Having spent $423.5 million on upgrades after seeing their 13-year postseason streak end last year, the Yankees took their first of 11 required steps towards doing the only thing that matters in these parts with a 7-2 win over the scorching Twins in Game 1 of the Division Series. For a player seeking some serious redemption, Rodriguez had the perfect opponent. The last time he saw the Twins in October, A-Rod batted .421 with three RBIs in the 2004 ALDS, where his 11th inning double, steal of third and run scored on Kyle Lohse's wild pitch in Game 4 secured a series win.
Since then? Pretty deplorable. Stepping to the plate in the fifth with young Twins lefty Brian Duensing on the ropes his 0-for-19 streak with runners in scoring position -- and 0-for-18 with RISP and two outs in the postseason -- were heavier burdens than the dismantling of the building across the street.
Yet bring up the past and his teammates will shush you, telling you it's about this year and "one game at a time." Game 1 is in the books and in it reads Rodriguez 2-for-4 with two RBIs, the first of which set up Hideki Matsui's homer to Monument Park that in essence put the game away.
"It's great for Alex but it's good for this team," said Joba Chamberlain. "We continued to score runs and put that pressure on them. I think that's the way Alex sees it too. He understands how good he is and we also understand it. It really doesn't matter what he's done before. This is a new year."
Coming off the embarrassment of the PED admission and the pain of a surgically-removed cyst in his right hip, Rodriguez learned his most important lesson. There are people you can trust -- for real. There's never a need to do everything, carry a star-studded team with a Cy Young contender and two MVP candidates on your back.
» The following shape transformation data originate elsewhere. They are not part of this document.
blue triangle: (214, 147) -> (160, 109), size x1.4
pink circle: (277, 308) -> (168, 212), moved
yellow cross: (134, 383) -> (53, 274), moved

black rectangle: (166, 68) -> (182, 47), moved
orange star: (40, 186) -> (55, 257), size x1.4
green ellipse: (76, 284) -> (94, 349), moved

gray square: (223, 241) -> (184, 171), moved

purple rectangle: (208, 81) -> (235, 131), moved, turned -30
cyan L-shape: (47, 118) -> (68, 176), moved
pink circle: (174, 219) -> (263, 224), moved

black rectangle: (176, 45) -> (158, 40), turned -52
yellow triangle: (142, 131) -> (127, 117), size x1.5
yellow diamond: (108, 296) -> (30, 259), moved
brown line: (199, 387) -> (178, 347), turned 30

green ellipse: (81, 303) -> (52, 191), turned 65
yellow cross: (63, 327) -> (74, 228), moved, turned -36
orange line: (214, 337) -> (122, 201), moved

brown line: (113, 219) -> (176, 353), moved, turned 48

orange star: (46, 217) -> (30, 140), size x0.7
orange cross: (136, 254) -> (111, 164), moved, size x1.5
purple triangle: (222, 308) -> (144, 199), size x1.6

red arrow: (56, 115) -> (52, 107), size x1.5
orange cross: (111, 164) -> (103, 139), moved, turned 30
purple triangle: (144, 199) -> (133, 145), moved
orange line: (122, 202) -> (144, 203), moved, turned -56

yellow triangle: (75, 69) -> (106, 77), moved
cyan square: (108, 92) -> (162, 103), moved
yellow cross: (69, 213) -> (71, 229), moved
It finally sunk in this year: Nobody can go at it alone, not even Superman.
"It just feels good to contribute and do the little things," Rodriguez said. "That's what we've talked about all year. It definitely felt good not trying to do too much. I've started to realize to trust all my teammates and that's important."
Important enough for his immediate supervisor to take note. Joe Girardi noted before the game that A-Rod that allowed himself to have fun. "I hear him laughing every day," Girardi said. "I mean, and it's laughing loud. It brings a lot of joy to me to hear our players enjoying each other and having fun. I just believe he's poised to have a good postseason run." A-Rod took a major first step Wednesday night. Those hits were not window dressing and the reaction was anything but lip service.
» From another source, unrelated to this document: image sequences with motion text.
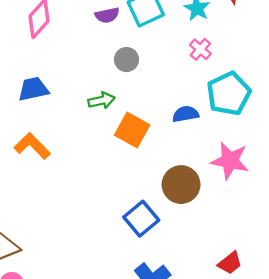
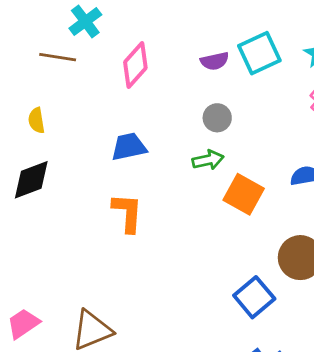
gray circle: (126, 60) -> (217, 118), moved
orange L-shape: (32, 146) -> (128, 213), turned 48

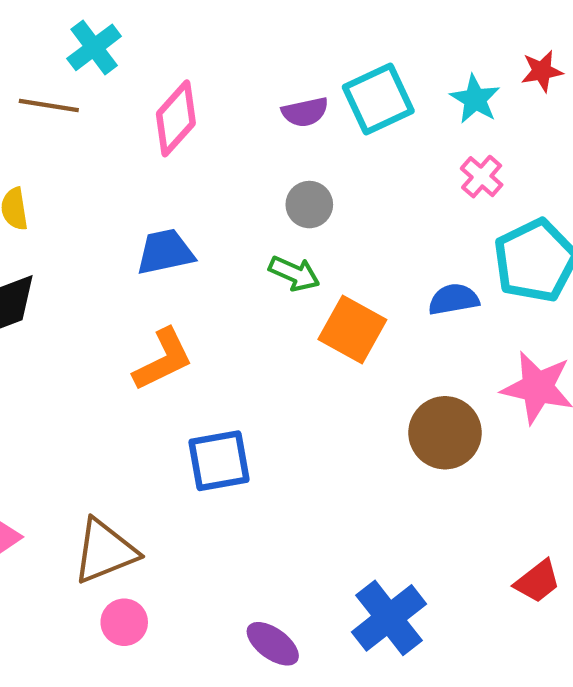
green arrow: (208, 160) -> (294, 273), turned 36
orange L-shape: (128, 213) -> (163, 360), turned 60
blue square: (254, 297) -> (219, 461), moved, turned 30

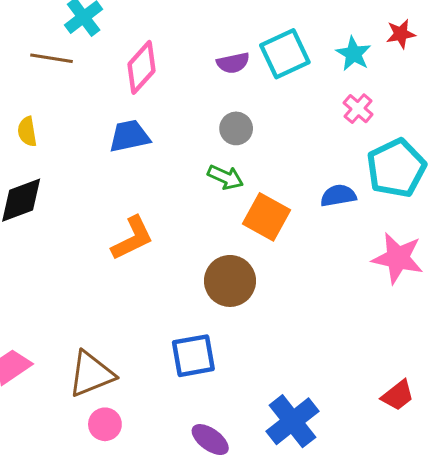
blue trapezoid: (165, 252) -> (129, 136), moved
brown circle: (445, 433) -> (230, 281), moved
blue square: (219, 461) -> (193, 356), moved

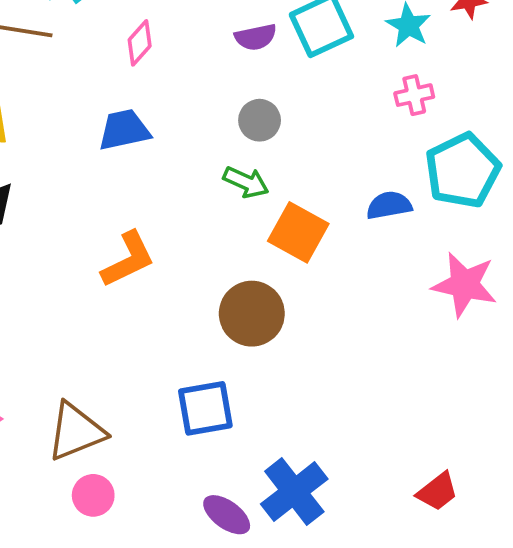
pink diamond: (142, 67) -> (140, 43), size x0.7
pink cross: (358, 109) -> (414, 95), turned 36
red trapezoid: (398, 395) -> (437, 492), moved
blue cross: (292, 421) -> (294, 492), moved

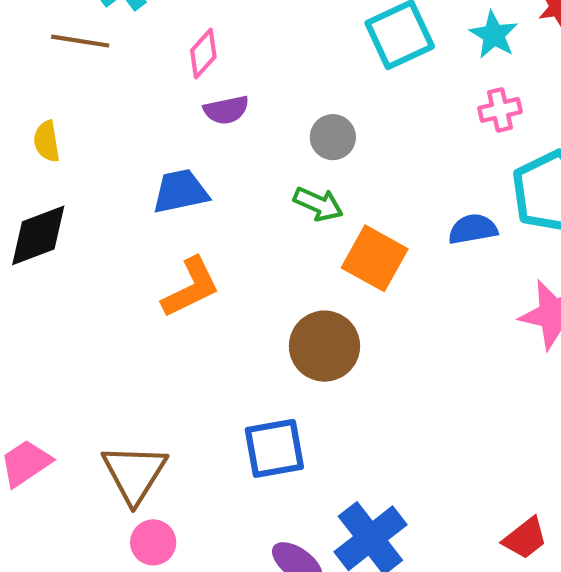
purple semicircle: (256, 37) -> (226, 110), moved
blue trapezoid: (124, 130) -> (180, 191), moved
brown triangle: (76, 432) -> (134, 473), turned -36

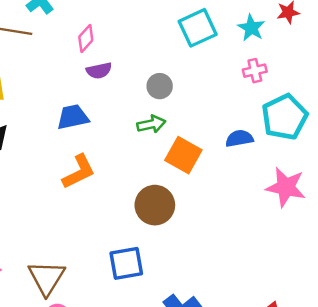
green arrow: (318, 204) -> (151, 124), turned -36

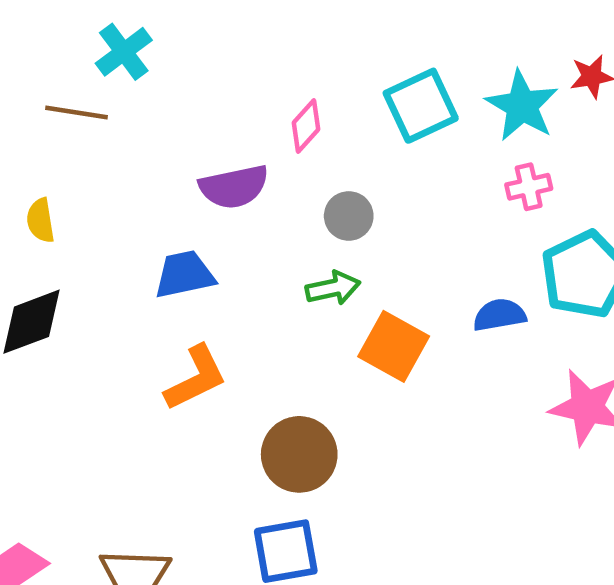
cyan star: (251, 28) -> (522, 106), size x1.4
pink diamond: (86, 38) -> (306, 126), moved
purple semicircle: (99, 71) -> (234, 187), size x1.4
brown circle: (155, 205) -> (299, 454), moved

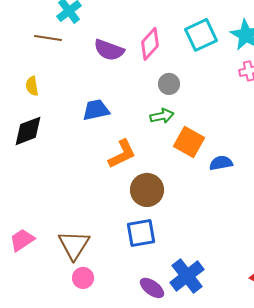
pink diamond: (306, 126) -> (150, 44), size x1.4
purple semicircle: (234, 187) -> (109, 50), moved, turned 32
blue semicircle: (499, 315) -> (221, 163), moved
orange L-shape: (196, 378) -> (122, 154), moved

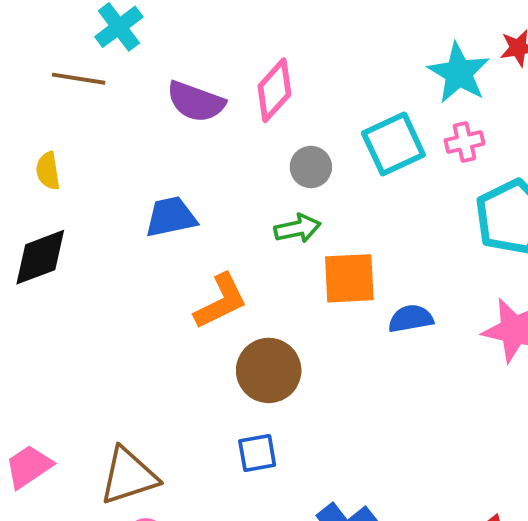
cyan square: (201, 35) -> (393, 144), moved
orange square: (189, 142) -> (349, 278), turned -32
blue square: (141, 233) -> (257, 453), size x0.7
brown triangle: (74, 245) -> (129, 476), turned 40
"I always feel that hitters are not always going to have great nights," Girardi said. "They're going to bounce back. Alex has been done it all year for us, so if he doesn't get a hit tonight am I concerned? No. But he had some big hits tonight, both of them with two outs."
"All you can do is go up there and swing the bat, hopefully hit the ball hard," Jeter said. "You can't really guide it. He had a big game today. Expect him to continue it."